A Bézier curve is a sequence of control points on a parameter interval.

The control points may be scalars or vectors, and there may be an number of them; we will denote the control points as p_0, p_1, \dots, p_n. The n here is the order of the Bézier curve and is one less than the number of control points.

We will refer to the parameter interval as going from t_0 to t_n. We assume t_0 < t_n.

2 de Casteljau’s Algorithm

To find the point on a Bézier curve at some parameter value t', we proceed as follows.

Let t be the relative parameter value defined by t = \frac{t'-t_0}{t_n-t_0}.

If n=0, return p_0. Otherwise, define a set of control points where the new n is the old n-1 and the new p_i is the old (1-t) p_i + (t) p_{i+1}; repeat until the new n is zero. The operation (1-t) p_i + (t) p_{i+1} is called a lerp (short for linear interpolation).

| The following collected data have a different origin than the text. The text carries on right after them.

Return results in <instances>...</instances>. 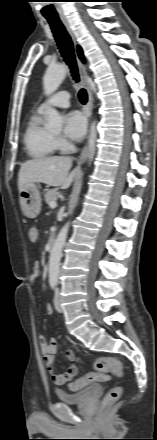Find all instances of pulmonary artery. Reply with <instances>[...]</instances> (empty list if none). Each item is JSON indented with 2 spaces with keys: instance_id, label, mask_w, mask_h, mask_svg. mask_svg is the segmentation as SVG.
I'll list each match as a JSON object with an SVG mask.
<instances>
[{
  "instance_id": "pulmonary-artery-1",
  "label": "pulmonary artery",
  "mask_w": 157,
  "mask_h": 440,
  "mask_svg": "<svg viewBox=\"0 0 157 440\" xmlns=\"http://www.w3.org/2000/svg\"><path fill=\"white\" fill-rule=\"evenodd\" d=\"M70 106V95L66 91H61L53 95L50 99L44 101L39 109L44 111L49 107L68 108Z\"/></svg>"
}]
</instances>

JavaScript code for basic de Casteljau
const lerp = (t,p0,p1) => add(mul(p0,1-t), mul(p1,t))
const lbez = (t, ...p) => {
  while(p.length > 1) p = p.slice(1).map((e,i) => lerp(t,p[i],e))
  return p[0]
}

In addition to providing the point on the curve at t, De Casteljau’s algorithm also splits the original Bézier curve into two: the set of all p_0 (in the order created) define the portion of the Bézier curve in the interval [t_0, t] and the set of all p_n (in the reverse order created) define the portion of the Bézier curve in the interval [t, t_n]

JavaScript code for de Casteljau curve spliting
const bezcut = (t, ...p) => {
  let front = [], back = []
  while(p.length > 0) {
    front.push(p[0])
    back.unshift(p[p.length-1])
    p = p.slice(1).map((e,i) => lerp(t,p[i],e))
  }
  return [front, back]
}

3 Comments

At t = t_0, the value of a Bézier curve is p_0. At t = t_n, the value of a Bézier curve is p_n. In general, the Bézier curve does not pass through any of its other control points.

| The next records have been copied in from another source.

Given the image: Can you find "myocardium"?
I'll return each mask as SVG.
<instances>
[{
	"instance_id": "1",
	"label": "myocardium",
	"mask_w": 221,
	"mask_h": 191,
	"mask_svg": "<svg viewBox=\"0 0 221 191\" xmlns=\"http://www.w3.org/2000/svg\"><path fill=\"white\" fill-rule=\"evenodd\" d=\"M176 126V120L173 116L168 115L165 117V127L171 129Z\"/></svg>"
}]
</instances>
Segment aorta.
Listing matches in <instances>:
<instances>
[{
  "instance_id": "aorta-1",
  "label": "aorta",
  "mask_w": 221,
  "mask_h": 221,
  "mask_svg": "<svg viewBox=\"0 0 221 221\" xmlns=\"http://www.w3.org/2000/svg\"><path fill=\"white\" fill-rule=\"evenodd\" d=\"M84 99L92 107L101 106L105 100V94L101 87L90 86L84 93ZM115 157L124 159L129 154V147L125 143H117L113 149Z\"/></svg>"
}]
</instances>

Bézier curves always remain inside the convex hull of their control points.

Within the interval t_0 \le t \le t_n, de Casteljau’s algorithm is unconditionally numerically stable: it gives the value of the polynomial with as much numerical precision as the control points and t values are themselves specified. Outside that interval de Casteljau’s algorithm still works in principle, but it is not stable, accumulating numerical error at a rate polynomial in the distance outside the interval.

Bézier curves also can be degree-elevated and degree-reduced; can efficiently determine their derivative using a hodograph; can represent conic sections if the control points are homogeneous coordinates; and can be generated in a smooth spline using B-splines and their variants. For an extensive treatment, see Thomas Sederberg’s book Computer Aided Geometric Design.